Action item. Gather up every line from the entries below that uses the word "IMFER".

____ Given data

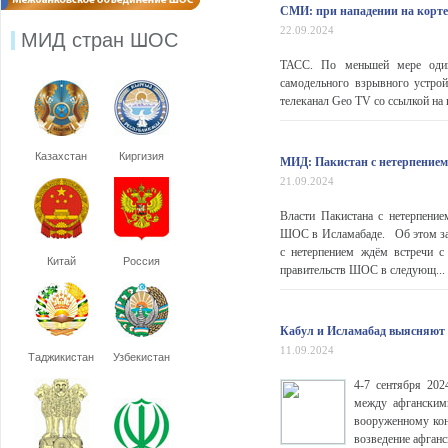
СМИ: при нападении на корте
22.09.2024
МИД стран ШОС
ТАСС. По меньшей мере один 
самодельного взрывного устрой
телеканал Geo TV со ссылкой на 
Казахстан
Киргизия
МИД: Пакистан с нетерпение
21.09.2024
Власти Пакистана с нетерпени
ШОС в Исламабаде. Об этом за
с нетерпением ждём встречи 
Китай
Россия
правительств ШОС в следующ...
Кабул и Исламабад выясняют
11.09.2024
Таджикистан
Узбекистан
4-7 сентября 20
между афганским
вооруженному кон
возведение афганс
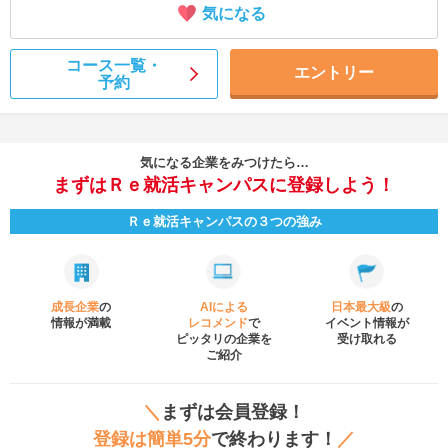
気になる
コース一覧・
エントリー
予約
気になる企業をみつけたら…
まずはＲｅ就活キャンパスに登録しよう！
Ｒｅ就活キャンパスの３つの強み
成長企業
の
AIによる
日本最大級
の
情報が満載
レコメンド
で
イベント
情報が
ピッタリの企業を
受け取れる
ご紹介
＼
まずは会員登録！
登録は簡単5分
で終わります！
／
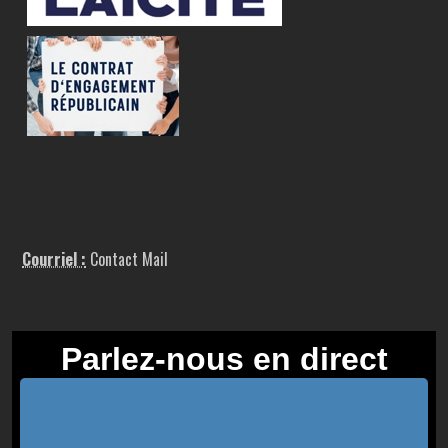
Courriel :
Contact Mail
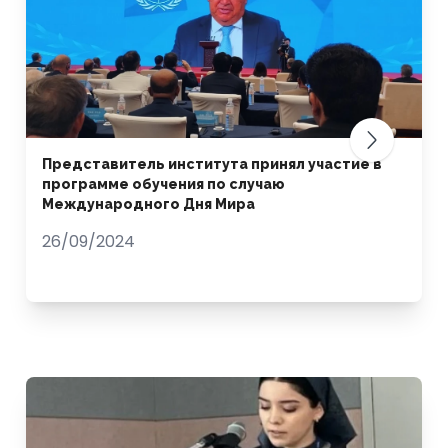
Представитель института принял участие в
программе обучения по случаю
Международного Дня Мира
26/09/2024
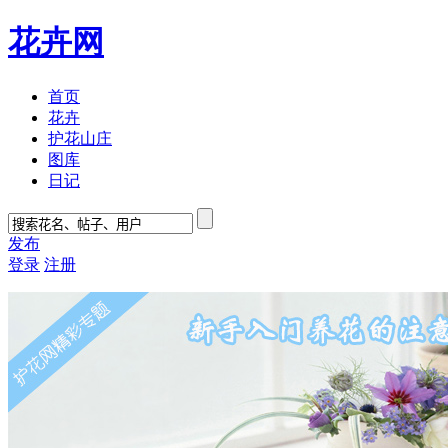
花卉网
首页
花卉
护花山庄
图库
日记
发布
登录
注册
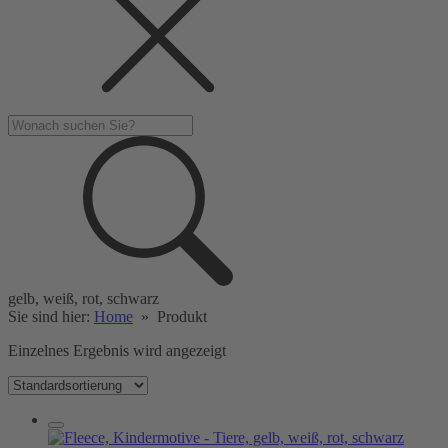
gelb, weiß, rot, schwarz
Sie sind hier:
Home
»
Produkt
Einzelnes Ergebnis wird angezeigt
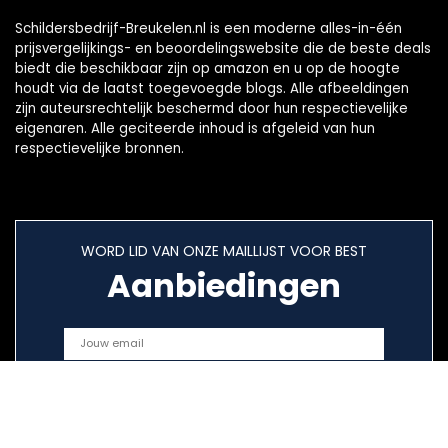
Schildersbedrijf-Breukelen.nl is een moderne alles-in-één
prijsvergelijkings- en beoordelingswebsite die de beste deals
biedt die beschikbaar zijn op amazon en u op de hoogte
houdt via de laatst toegevoegde blogs. Alle afbeeldingen
zijn auteursrechtelijk beschermd door hun respectievelijke
eigenaren. Alle geciteerde inhoud is afgeleid van hun
respectievelijke bronnen.
WORD LID VAN ONZE MAILLIJST VOOR BEST
Aanbiedingen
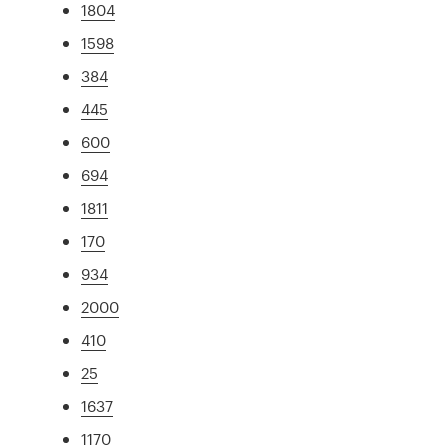
1804
1598
384
445
600
694
1811
170
934
2000
410
25
1637
1170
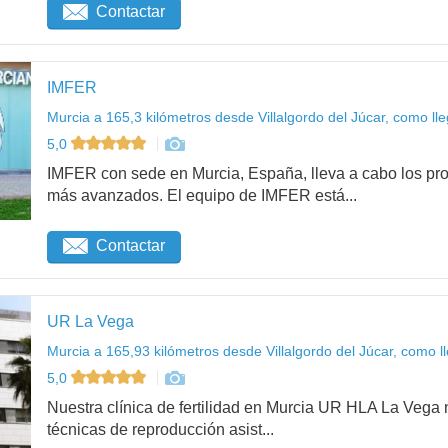
Contactar
IMFER
Murcia a 165,3 kilómetros desde Villalgordo del Júcar, como lle
5,0
IMFER con sede en Murcia, España, lleva a cabo los pro
más avanzados. El equipo de IMFER está...
Contactar
UR La Vega
Murcia a 165,93 kilómetros desde Villalgordo del Júcar, como l
5,0
Nuestra clínica de fertilidad en Murcia UR HLA La Vega
técnicas de reproducción asist...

________

Answer space.
IMFER
IMFER con sede en Murcia, España, lleva a cabo los pro
más avanzados. El equipo de IMFER está...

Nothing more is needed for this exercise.